The Lathums: Matter Does Not Define
Man ist ja auch noch vier Tage nach dem Konzert im Hamburger Gruenspan (Sounds & Books berichtete) noch ganz beseelt von den ganzen Indie-Pop-Rock-Hymnen, die The Lathums in der Zwischenzeit so auf den Markt gebracht haben. Dabei handelt es sich bei „Matter Does Not Define“ doch nach „How Beautiful Life Can Be“ (2021) sowie „From Nothing To A Little Bit More“ (2023) erst um den dritten Longplayer des britischen Quartetts. Doch irgendwie hat man das Gefühl, The Lathums wären schon viel länger dabei. Und auch auf „Matter Does Not Define“ tummeln sich wieder einige fesselnde Tracks.

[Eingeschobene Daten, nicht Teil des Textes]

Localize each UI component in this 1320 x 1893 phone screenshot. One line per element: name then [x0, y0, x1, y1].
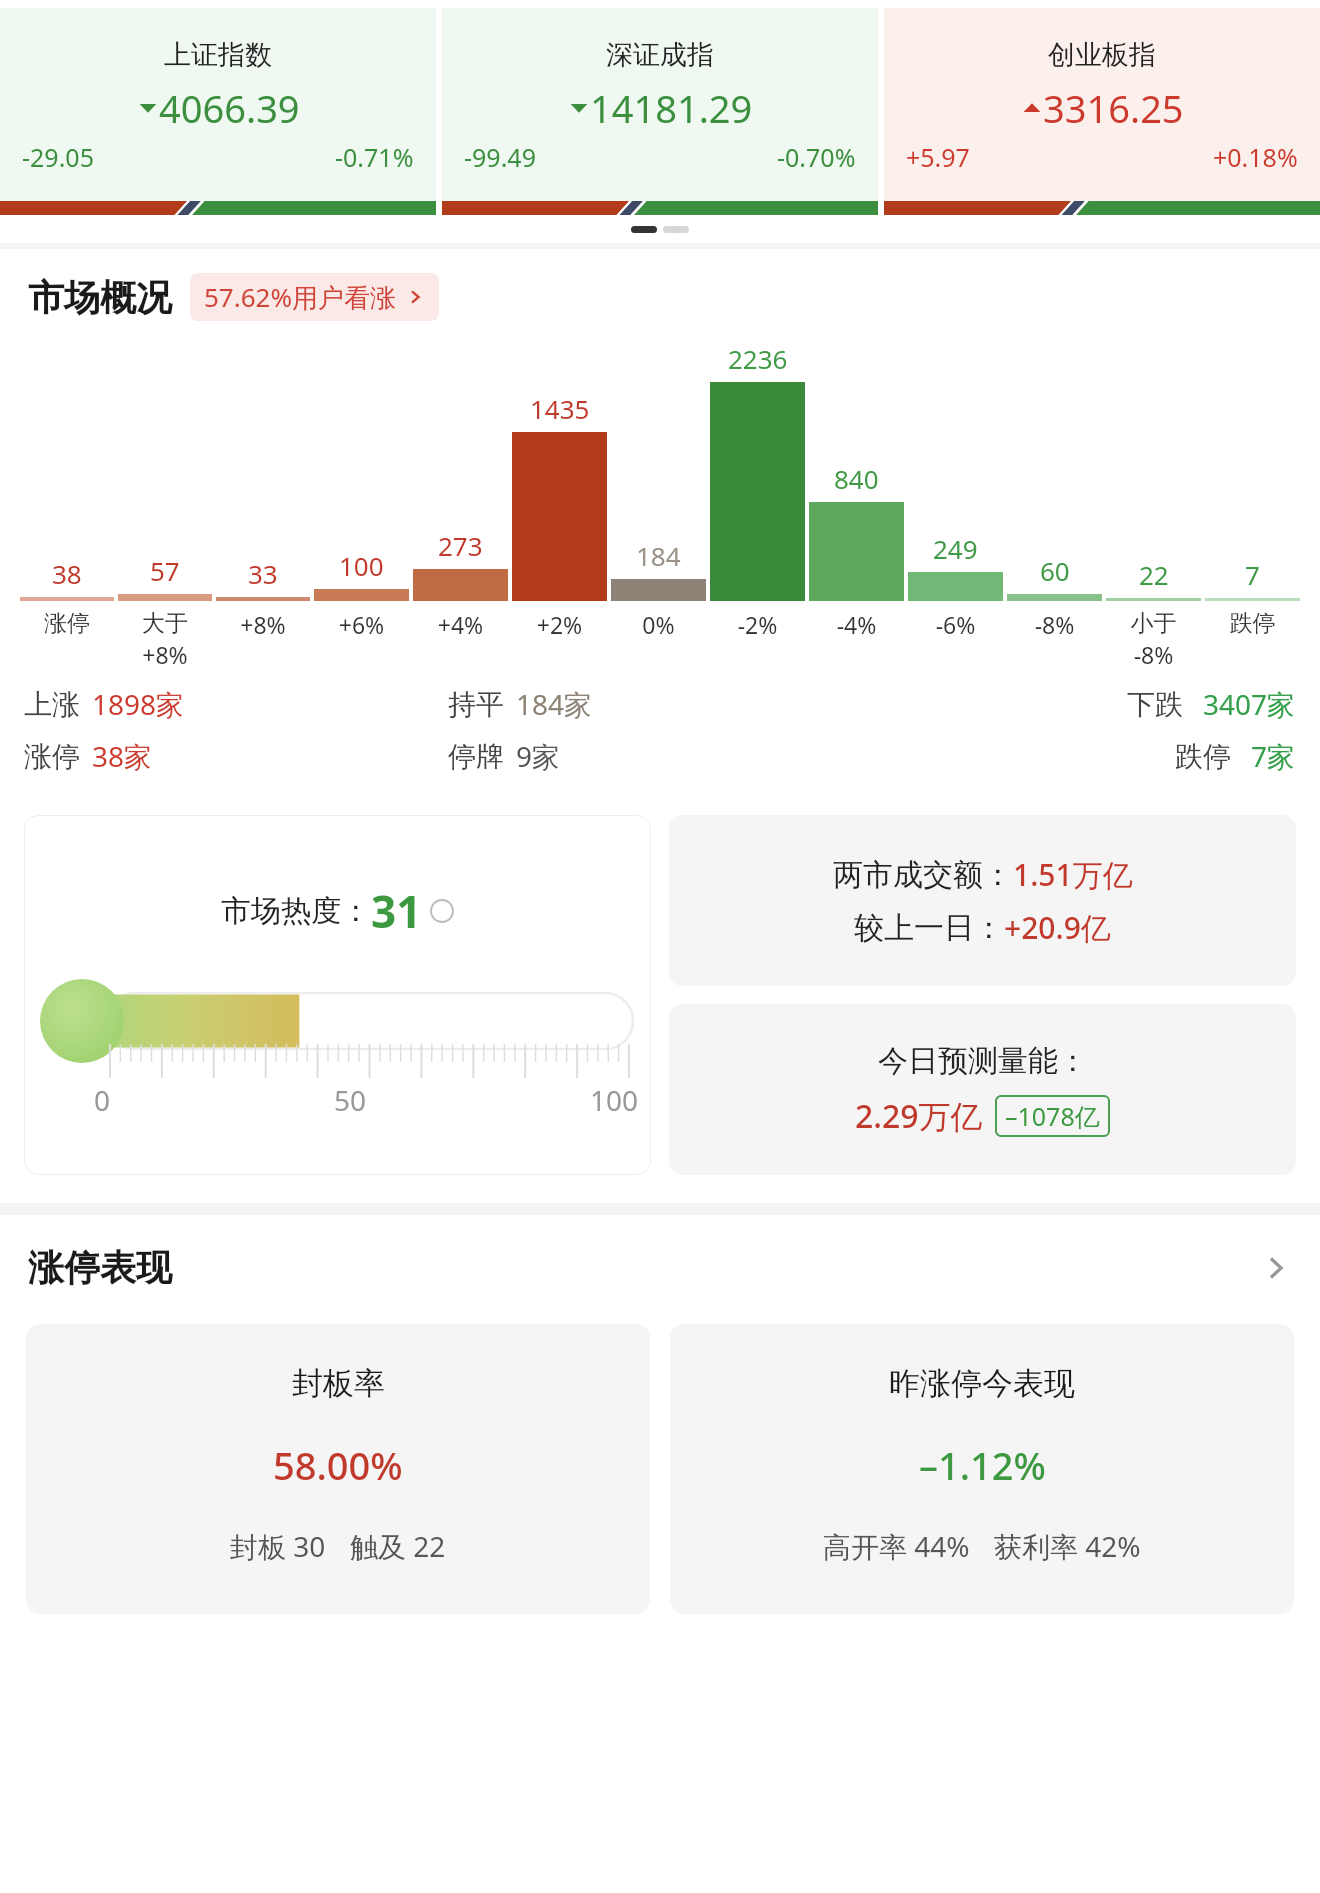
staticText: -8% [1007, 609, 1102, 640]
staticText: 1435 [530, 391, 590, 426]
staticText: 涨停表现 [28, 1245, 172, 1290]
staticText: 38家 [92, 737, 153, 775]
staticText: 涨停 [20, 609, 114, 638]
staticText: –1078亿 [1005, 1099, 1100, 1133]
staticText: 249 [933, 531, 978, 566]
button[interactable]: 深证成指 [442, 0, 878, 215]
staticText: +2% [512, 609, 607, 640]
staticText: 深证成指 [606, 38, 714, 72]
staticText: 触及 22 [350, 1527, 446, 1565]
staticText: +4% [413, 609, 508, 640]
staticText: 昨涨停今表现 [889, 1364, 1075, 1403]
staticText: 2.29万亿 [855, 1094, 983, 1138]
staticText: 33 [248, 556, 278, 591]
staticText: 22 [1139, 557, 1169, 592]
staticText: 市场概况 [28, 275, 172, 320]
staticText: –1.12% [919, 1439, 1046, 1491]
staticText: 跌停 [1205, 609, 1300, 638]
button[interactable]: 创业板指 [884, 0, 1320, 215]
staticText: +6% [314, 609, 409, 640]
staticText: 0% [611, 609, 706, 640]
staticText: 上证指数 [164, 38, 272, 72]
staticText: 57 [150, 553, 180, 588]
staticText: 273 [438, 528, 483, 563]
button[interactable]: 涨停表现 [0, 1245, 1320, 1290]
staticText: 涨停 [24, 739, 80, 774]
staticText: +0.18% [1213, 140, 1298, 174]
staticText: 7 [1245, 557, 1260, 592]
staticText: 封板率 [292, 1364, 385, 1403]
staticText: 31 [371, 881, 422, 941]
staticText: 小于 -8% [1106, 609, 1201, 670]
staticText: 大于 +8% [118, 609, 212, 670]
staticText: 50 [334, 1081, 367, 1119]
button[interactable]: 上证指数 [0, 0, 436, 215]
staticText: 3407家 [1203, 685, 1296, 723]
other: 查看更多 [1258, 1251, 1292, 1285]
other: 说明 [430, 899, 454, 923]
staticText: 3316.25 [1043, 82, 1184, 134]
staticText: 今日预测量能： [878, 1042, 1088, 1080]
staticText: 100 [590, 1081, 639, 1119]
staticText: 上涨 [24, 687, 80, 722]
staticText: 市场热度： [221, 892, 371, 930]
staticText: -0.70% [777, 140, 856, 174]
staticText: 100 [339, 548, 384, 583]
staticText: 184家 [516, 685, 593, 723]
staticText: 58.00% [273, 1439, 403, 1491]
button[interactable]: 昨涨停今表现 [670, 1324, 1294, 1614]
staticText: 2236 [728, 341, 788, 376]
button[interactable]: 市场热度： [24, 815, 651, 1175]
staticText: 跌停 [1175, 739, 1231, 774]
staticText: -29.05 [22, 140, 94, 174]
staticText: 持平 [448, 687, 504, 722]
staticText: 封板 30 [230, 1527, 326, 1565]
staticText: 9家 [516, 737, 561, 775]
staticText: 停牌 [448, 739, 504, 774]
staticText: 840 [834, 461, 879, 496]
staticText: 4066.39 [159, 82, 300, 134]
staticText: 1.51万亿 [1013, 854, 1133, 895]
staticText: 创业板指 [1048, 38, 1156, 72]
staticText: 1898家 [92, 685, 185, 723]
staticText: 38 [52, 556, 82, 591]
staticText: 7家 [1251, 737, 1296, 775]
staticText: 较上一日： [854, 909, 1004, 947]
staticText: 184 [636, 538, 681, 573]
staticText: -4% [809, 609, 904, 640]
staticText: +5.97 [906, 140, 970, 174]
button[interactable]: 封板率 [26, 1324, 650, 1614]
button[interactable]: 57.62%用户看涨 [190, 273, 439, 321]
staticText: -6% [908, 609, 1003, 640]
staticText: 0 [94, 1081, 111, 1119]
button[interactable]: 两市成交额： [669, 815, 1296, 986]
button[interactable]: 今日预测量能： [669, 1004, 1296, 1175]
staticText: 下跌 [1127, 687, 1183, 722]
staticText: -0.71% [335, 140, 414, 174]
staticText: 高开率 44% [823, 1527, 970, 1565]
staticText: 两市成交额： [833, 856, 1013, 894]
staticText: +20.9亿 [1004, 907, 1111, 948]
staticText: 57.62%用户看涨 [204, 279, 397, 315]
staticText: 60 [1040, 553, 1070, 588]
staticText: -99.49 [464, 140, 536, 174]
staticText: +8% [216, 609, 310, 640]
staticText: 获利率 42% [994, 1527, 1141, 1565]
staticText: 14181.29 [590, 82, 753, 134]
staticText: -2% [710, 609, 805, 640]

„Dynamite“ hält, was der Titel verspricht, „No Direction“ kennt nur eine Richtung und die geht immer geradeaus, „Heartbreaker“ mit seinen „Lalala“-Chören geht sofort ins Ohr und das zappelige „Stellar Cast“ treibt mächtig an. Und aus der zweiten Reihe entpuppt sich das sehnsüchtige, mit einer Trompete veredelte „Surrounded By Beauty“ als weiteres Albumhighlight. Das haben die The Lathums mal wieder richtig gut hinbekommen.
„Matter Does Not Define“ von The Lathums ist am 28.03.2025 bei Virgin Music erschienen.